(Collected data entries)
....................

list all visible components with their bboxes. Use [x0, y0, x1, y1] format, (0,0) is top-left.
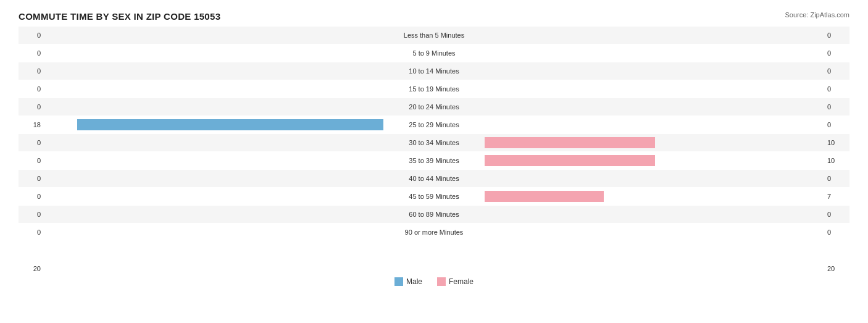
male-value: 0 — [19, 85, 43, 93]
legend-female: Female — [437, 277, 474, 286]
chart-row: 040 to 44 Minutes0 — [19, 170, 849, 187]
male-legend-box — [394, 277, 403, 286]
male-value: 0 — [19, 211, 43, 218]
row-label: 20 to 24 Minutes — [385, 103, 483, 111]
row-label: 25 to 29 Minutes — [385, 121, 483, 128]
female-value: 0 — [825, 211, 849, 218]
source-label: Source: ZipAtlas.com — [785, 11, 849, 19]
male-legend-label: Male — [406, 277, 422, 286]
female-value: 0 — [825, 229, 849, 236]
female-value: 0 — [825, 67, 849, 75]
chart-row: 060 to 89 Minutes0 — [19, 206, 849, 223]
chart-row: 035 to 39 Minutes10 — [19, 152, 849, 169]
female-bar — [485, 155, 655, 166]
female-value: 10 — [825, 139, 849, 146]
female-value: 0 — [825, 49, 849, 57]
chart-row: 030 to 34 Minutes10 — [19, 134, 849, 151]
male-value: 0 — [19, 193, 43, 200]
chart-container: COMMUTE TIME BY SEX IN ZIP CODE 15053 So… — [0, 0, 868, 323]
female-value: 0 — [825, 103, 849, 111]
row-label: 10 to 14 Minutes — [385, 67, 483, 75]
female-value: 7 — [825, 193, 849, 200]
row-label: 5 to 9 Minutes — [385, 49, 483, 57]
female-value: 10 — [825, 157, 849, 164]
chart-title: COMMUTE TIME BY SEX IN ZIP CODE 15053 — [19, 11, 849, 22]
row-label: 60 to 89 Minutes — [385, 211, 483, 218]
chart-row: 0Less than 5 Minutes0 — [19, 27, 849, 44]
female-value: 0 — [825, 121, 849, 128]
axis-left-label: 20 — [19, 265, 43, 272]
chart-row: 015 to 19 Minutes0 — [19, 80, 849, 98]
row-label: Less than 5 Minutes — [385, 31, 483, 39]
male-value: 0 — [19, 49, 43, 57]
legend-male: Male — [394, 277, 422, 286]
male-bar — [77, 119, 383, 130]
chart-row: 045 to 59 Minutes7 — [19, 188, 849, 205]
male-value: 0 — [19, 139, 43, 146]
axis-right-label: 20 — [825, 265, 849, 272]
male-value: 0 — [19, 31, 43, 39]
female-bar — [485, 137, 655, 148]
row-label: 90 or more Minutes — [385, 229, 483, 236]
legend: Male Female — [19, 277, 849, 286]
row-label: 35 to 39 Minutes — [385, 157, 483, 164]
male-value: 0 — [19, 175, 43, 182]
female-legend-label: Female — [449, 277, 474, 286]
chart-row: 05 to 9 Minutes0 — [19, 44, 849, 62]
row-label: 30 to 34 Minutes — [385, 139, 483, 146]
female-legend-box — [437, 277, 446, 286]
female-value: 0 — [825, 31, 849, 39]
chart-row: 1825 to 29 Minutes0 — [19, 116, 849, 133]
female-value: 0 — [825, 85, 849, 93]
female-bar — [485, 191, 604, 202]
row-label: 45 to 59 Minutes — [385, 193, 483, 200]
row-label: 15 to 19 Minutes — [385, 85, 483, 93]
male-value: 0 — [19, 229, 43, 236]
female-value: 0 — [825, 175, 849, 182]
male-value: 18 — [19, 121, 43, 128]
chart-row: 020 to 24 Minutes0 — [19, 98, 849, 115]
male-value: 0 — [19, 67, 43, 75]
chart-row: 010 to 14 Minutes0 — [19, 62, 849, 80]
row-label: 40 to 44 Minutes — [385, 175, 483, 182]
chart-area: 0Less than 5 Minutes005 to 9 Minutes0010… — [19, 27, 849, 261]
axis-row: 20 20 — [19, 265, 849, 272]
male-value: 0 — [19, 103, 43, 111]
male-value: 0 — [19, 157, 43, 164]
chart-row: 090 or more Minutes0 — [19, 224, 849, 241]
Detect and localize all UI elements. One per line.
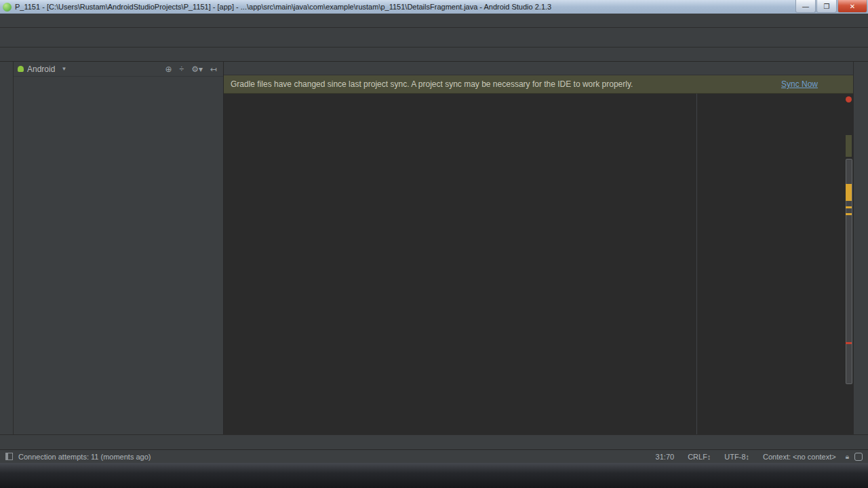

....................

▶ [Problem to work on]: For each line above that includes "axis", copy the line.

▶ [Completed exercise]:
axis-left-label: 20 — [19, 265, 43, 272]
axis-right-label: 20 — [825, 265, 849, 272]
axis-row: 20 20 — [19, 265, 849, 272]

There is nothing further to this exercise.